• Problem to solve
Repeat, line for line, the entries below from the first line to the line containing "inimigos. Coordene seus", counting both ends.

*** Opening Material for the task ***

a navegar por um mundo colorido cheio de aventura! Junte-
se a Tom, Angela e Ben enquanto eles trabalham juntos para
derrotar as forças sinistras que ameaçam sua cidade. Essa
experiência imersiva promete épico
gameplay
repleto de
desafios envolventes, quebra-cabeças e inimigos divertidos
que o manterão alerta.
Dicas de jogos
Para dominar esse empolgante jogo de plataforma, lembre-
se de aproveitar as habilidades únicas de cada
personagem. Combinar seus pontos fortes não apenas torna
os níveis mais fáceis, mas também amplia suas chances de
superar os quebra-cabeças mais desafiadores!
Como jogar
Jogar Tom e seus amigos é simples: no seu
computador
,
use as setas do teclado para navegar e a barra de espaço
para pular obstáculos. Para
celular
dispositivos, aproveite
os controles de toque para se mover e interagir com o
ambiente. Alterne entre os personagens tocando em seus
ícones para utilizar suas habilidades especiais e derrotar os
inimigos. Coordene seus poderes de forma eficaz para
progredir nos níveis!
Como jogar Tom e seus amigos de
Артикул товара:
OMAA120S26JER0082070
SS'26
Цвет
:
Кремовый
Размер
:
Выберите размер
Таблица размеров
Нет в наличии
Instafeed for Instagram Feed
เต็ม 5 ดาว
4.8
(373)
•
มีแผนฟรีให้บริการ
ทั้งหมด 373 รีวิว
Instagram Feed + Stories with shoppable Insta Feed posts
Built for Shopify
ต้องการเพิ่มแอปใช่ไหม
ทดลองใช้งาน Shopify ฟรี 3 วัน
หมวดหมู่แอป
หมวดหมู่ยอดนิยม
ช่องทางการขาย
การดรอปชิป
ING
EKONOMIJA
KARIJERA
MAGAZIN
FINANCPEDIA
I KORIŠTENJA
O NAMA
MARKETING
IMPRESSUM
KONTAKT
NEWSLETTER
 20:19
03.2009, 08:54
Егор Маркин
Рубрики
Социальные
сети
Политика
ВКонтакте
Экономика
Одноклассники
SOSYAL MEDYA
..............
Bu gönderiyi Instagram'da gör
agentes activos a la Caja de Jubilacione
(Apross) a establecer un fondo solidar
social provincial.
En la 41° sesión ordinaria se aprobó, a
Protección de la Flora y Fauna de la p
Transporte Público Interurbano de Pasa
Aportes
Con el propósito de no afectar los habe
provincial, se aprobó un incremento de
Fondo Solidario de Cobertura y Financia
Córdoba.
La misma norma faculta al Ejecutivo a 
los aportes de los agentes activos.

*** Closing Material for the task ***

• Result
a navegar por um mundo colorido cheio de aventura! Junte-
se a Tom, Angela e Ben enquanto eles trabalham juntos para
derrotar as forças sinistras que ameaçam sua cidade. Essa
experiência imersiva promete épico
gameplay
repleto de
desafios envolventes, quebra-cabeças e inimigos divertidos
que o manterão alerta.
Dicas de jogos
Para dominar esse empolgante jogo de plataforma, lembre-
se de aproveitar as habilidades únicas de cada
personagem. Combinar seus pontos fortes não apenas torna
os níveis mais fáceis, mas também amplia suas chances de
superar os quebra-cabeças mais desafiadores!
Como jogar
Jogar Tom e seus amigos é simples: no seu
computador
,
use as setas do teclado para navegar e a barra de espaço
para pular obstáculos. Para
celular
dispositivos, aproveite
os controles de toque para se mover e interagir com o
ambiente. Alterne entre os personagens tocando em seus
ícones para utilizar suas habilidades especiais e derrotar os
inimigos. Coordene seus poderes de forma eficaz para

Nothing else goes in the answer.